A single LLM returning a bad response is a UX problem. An autonomous agent taking a bad action in a multi-step plan is an operational one.
At scale, agentic systems interact with real infrastructure: they call APIs, modify state, route content, allocate resources. When they fail — and they will fail — the question is whether the failure is contained and recoverable, or whether it compounds. The difference is engineering, not model capability.
These patterns are the engineering half. They don't prevent agents from making mistakes. They ensure that when mistakes happen, the system can detect them, explain them, audit them, and undo them.
| Pattern | Problem | Key mechanism |
|---|---|---|
| Circuit Breaker | Agent stuck in failure loop causes cascading damage | Threshold + rate-based tripping, HALF_OPEN probe recovery |
| Explainability Hooks | Agent actions are black-box; no reasoning trail for debugging | Pre/post/error decorator hooks producing ActionExplanation records |
| Counterfactual Estimator | Agent takes high-impact action without impact assessment | impact_delta = proposed − counterfactual; gate on threshold |
| Audit Logger | No tamper-evident record of what the agent did and why | SHA-256 hash-chained JSONL event log with causal chain IDs |
| Rollback Manager | Agent failure mid-plan leaves system in corrupt state | Checkpoint stack with safe-point targeting and per-action undo hooks |
git clone https://github.com/mukund1985/agentic-safety-patterns.git
cd agentic-safety-patterns
pip install -r requirements.txt
pip install -e .from patterns import (
AgentCircuitBreaker, CircuitBreakerConfig,
ExplainabilityHookManager,
CounterfactualEstimator,
AuditLogger,
RollbackManager,
)
from patterns.audit_logger import InMemoryAuditSink
agent_id = "content-ranker-v3"
# ── Circuit breaker ───────────────────────────────────────────
cb = AgentCircuitBreaker(
agent_id=agent_id,
config=CircuitBreakerConfig(failure_threshold=5, cooldown_period_s=60.0),
)
@cb.protect
def call_ranking_service(user_id: str, content_ids: list[str]) -> list[str]:
return ranking_api.rank(user_id, content_ids)

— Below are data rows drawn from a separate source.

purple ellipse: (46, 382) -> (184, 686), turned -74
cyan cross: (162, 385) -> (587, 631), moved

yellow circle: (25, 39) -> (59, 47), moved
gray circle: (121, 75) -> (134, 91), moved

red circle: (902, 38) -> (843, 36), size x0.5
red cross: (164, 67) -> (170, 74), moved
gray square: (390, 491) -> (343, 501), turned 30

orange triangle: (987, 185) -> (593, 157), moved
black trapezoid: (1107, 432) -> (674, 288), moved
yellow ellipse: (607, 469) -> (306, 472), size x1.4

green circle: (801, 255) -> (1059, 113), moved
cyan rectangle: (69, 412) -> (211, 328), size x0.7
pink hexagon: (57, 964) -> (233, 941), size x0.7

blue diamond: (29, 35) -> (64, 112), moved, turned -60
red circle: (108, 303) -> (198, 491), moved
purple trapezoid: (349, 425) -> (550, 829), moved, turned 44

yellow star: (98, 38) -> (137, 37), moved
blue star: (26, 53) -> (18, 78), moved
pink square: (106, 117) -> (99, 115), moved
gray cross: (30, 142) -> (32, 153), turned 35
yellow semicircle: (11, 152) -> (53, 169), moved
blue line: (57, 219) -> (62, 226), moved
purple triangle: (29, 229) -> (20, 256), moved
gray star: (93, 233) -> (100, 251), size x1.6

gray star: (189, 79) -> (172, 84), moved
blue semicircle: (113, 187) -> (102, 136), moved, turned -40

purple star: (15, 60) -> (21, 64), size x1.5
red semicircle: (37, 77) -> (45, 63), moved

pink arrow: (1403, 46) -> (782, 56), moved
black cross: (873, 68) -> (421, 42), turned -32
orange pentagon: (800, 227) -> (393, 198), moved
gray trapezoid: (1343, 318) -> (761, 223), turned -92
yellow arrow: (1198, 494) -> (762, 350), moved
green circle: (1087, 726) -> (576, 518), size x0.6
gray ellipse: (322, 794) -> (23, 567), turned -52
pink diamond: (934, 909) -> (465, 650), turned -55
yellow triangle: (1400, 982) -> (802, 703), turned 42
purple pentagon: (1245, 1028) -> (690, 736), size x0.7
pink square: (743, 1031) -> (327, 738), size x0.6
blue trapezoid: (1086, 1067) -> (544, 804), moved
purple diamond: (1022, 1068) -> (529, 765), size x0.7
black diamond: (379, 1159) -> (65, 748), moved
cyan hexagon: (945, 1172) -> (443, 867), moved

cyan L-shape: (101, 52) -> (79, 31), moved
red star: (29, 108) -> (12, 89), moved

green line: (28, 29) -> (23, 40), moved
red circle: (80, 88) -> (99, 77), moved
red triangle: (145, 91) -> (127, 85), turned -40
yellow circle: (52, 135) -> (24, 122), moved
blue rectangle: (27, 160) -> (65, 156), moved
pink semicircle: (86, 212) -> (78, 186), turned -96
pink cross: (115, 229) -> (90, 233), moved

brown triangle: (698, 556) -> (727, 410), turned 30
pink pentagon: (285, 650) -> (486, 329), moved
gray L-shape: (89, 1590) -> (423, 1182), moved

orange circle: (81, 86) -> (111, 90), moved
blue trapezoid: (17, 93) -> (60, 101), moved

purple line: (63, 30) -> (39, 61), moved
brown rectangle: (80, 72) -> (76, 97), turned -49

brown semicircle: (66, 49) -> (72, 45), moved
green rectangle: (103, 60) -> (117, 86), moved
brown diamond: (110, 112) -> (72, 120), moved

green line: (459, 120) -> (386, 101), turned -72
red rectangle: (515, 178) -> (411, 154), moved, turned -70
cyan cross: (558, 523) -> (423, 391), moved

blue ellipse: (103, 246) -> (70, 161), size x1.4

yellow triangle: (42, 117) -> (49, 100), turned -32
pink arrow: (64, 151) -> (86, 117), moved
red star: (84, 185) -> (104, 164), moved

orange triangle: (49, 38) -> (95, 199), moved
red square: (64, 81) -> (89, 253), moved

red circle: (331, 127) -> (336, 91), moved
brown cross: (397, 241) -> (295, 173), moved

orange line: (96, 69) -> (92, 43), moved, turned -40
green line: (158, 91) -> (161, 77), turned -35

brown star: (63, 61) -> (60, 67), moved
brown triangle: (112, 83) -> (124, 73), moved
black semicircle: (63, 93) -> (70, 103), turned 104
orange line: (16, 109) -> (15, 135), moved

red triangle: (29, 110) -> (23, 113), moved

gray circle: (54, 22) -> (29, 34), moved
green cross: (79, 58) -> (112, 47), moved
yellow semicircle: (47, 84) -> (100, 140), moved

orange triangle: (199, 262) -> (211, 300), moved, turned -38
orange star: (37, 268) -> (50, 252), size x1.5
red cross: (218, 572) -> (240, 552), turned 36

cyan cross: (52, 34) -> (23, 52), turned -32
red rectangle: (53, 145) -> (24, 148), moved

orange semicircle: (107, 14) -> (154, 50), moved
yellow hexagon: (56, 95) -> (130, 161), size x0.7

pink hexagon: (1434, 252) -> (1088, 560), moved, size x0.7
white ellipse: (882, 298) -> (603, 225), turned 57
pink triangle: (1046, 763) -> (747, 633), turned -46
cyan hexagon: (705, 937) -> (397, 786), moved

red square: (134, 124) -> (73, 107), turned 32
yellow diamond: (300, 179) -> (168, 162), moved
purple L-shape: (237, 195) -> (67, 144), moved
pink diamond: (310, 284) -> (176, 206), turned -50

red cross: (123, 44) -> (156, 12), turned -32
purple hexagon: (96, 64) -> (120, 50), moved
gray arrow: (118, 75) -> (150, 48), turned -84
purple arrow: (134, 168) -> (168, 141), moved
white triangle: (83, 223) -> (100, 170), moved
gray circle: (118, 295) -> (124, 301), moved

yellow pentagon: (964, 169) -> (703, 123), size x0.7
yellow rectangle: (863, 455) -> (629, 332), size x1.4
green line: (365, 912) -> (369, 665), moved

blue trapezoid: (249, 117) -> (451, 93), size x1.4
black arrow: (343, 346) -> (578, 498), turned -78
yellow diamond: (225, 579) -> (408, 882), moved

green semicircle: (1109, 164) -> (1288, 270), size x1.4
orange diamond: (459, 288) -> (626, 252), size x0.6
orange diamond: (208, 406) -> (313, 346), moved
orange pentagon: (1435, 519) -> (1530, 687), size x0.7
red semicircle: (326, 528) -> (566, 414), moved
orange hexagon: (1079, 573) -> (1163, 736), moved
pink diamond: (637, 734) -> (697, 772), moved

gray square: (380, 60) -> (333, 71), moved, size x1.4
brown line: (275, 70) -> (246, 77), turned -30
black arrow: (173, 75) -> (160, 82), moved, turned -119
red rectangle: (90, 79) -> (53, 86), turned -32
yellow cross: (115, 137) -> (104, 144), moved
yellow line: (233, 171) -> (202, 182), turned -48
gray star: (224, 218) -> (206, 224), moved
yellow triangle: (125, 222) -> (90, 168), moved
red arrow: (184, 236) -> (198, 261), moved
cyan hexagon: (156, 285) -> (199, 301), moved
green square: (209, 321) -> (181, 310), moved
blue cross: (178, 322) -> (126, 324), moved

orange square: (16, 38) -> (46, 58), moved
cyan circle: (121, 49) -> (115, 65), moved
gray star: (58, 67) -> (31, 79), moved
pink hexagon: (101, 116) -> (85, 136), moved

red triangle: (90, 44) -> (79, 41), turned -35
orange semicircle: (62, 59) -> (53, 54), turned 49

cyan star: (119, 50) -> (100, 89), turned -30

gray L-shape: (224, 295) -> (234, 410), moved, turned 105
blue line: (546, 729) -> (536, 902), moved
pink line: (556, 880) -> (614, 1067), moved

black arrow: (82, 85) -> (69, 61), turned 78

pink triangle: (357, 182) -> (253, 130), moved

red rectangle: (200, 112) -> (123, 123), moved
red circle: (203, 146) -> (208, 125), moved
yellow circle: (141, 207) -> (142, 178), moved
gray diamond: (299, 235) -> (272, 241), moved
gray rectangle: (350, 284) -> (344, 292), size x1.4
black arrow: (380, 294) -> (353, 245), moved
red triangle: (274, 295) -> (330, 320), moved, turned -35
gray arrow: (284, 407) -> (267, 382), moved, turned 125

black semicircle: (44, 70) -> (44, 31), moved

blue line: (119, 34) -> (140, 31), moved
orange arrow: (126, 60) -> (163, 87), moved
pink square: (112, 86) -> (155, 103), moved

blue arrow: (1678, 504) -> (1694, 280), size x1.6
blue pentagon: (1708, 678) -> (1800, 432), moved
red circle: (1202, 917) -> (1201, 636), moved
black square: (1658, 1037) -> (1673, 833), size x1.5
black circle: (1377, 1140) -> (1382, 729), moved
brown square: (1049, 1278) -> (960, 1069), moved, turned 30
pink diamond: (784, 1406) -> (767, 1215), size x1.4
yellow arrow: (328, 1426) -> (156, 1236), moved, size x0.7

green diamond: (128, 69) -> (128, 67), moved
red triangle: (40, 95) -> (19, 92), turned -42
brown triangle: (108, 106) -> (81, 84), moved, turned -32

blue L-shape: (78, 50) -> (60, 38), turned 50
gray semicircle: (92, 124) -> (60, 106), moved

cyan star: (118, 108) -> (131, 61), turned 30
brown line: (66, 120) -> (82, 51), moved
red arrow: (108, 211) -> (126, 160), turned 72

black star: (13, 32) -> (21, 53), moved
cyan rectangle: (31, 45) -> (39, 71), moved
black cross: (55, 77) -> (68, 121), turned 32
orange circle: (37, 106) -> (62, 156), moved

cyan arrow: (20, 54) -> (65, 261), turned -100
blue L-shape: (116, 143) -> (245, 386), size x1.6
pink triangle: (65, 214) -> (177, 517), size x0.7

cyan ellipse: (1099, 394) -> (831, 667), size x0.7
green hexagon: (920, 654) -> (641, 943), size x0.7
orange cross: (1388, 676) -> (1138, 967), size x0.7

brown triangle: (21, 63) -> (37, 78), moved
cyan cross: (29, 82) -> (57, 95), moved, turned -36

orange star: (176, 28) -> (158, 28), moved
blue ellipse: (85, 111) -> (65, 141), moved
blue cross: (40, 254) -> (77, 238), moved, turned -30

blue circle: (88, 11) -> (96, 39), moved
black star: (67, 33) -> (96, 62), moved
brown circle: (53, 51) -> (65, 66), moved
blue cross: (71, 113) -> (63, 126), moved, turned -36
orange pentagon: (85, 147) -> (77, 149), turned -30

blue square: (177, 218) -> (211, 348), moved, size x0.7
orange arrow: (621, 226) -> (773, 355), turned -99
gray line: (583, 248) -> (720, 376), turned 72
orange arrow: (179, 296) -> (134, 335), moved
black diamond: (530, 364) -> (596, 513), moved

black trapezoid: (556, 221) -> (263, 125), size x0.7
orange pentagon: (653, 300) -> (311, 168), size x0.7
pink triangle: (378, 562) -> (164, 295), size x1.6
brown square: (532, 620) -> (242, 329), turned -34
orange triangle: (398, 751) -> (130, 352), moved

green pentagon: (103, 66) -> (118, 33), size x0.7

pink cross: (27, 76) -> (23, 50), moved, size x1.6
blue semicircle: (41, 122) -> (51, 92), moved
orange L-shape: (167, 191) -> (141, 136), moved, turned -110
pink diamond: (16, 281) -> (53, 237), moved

# ── Explainability hooks ──────────────────────────────────────
hooks = ExplainabilityHookManager(agent_id=agent_id)
@hooks.explain(
reasoning="Ranking content based on engagement signals and safety classifier output.",
confidence=0.91,
alternatives_considered=["chronological sort", "diversity-reranked"],
)
def rank_content(user_id: str, content_ids: list[str]) -> list[str]:
return call_ranking_service(user_id, content_ids)
# ── Counterfactual gate ───────────────────────────────────────
estimator = CounterfactualEstimator(block_threshold=0.75, review_threshold=0.40)
def safe_rank(user_id: str, content_ids: list[str]) -> list[str]:
assessment = estimator.gate(
"rank_content",
{"user_id": user_id, "content_ids": content_ids},
)
return rank_content(user_id=user_id, content_ids=content_ids)
# ── Audit log ─────────────────────────────────────────────────
sink = InMemoryAuditSink()
audit = AuditLogger(agent_id=agent_id, sinks=[sink])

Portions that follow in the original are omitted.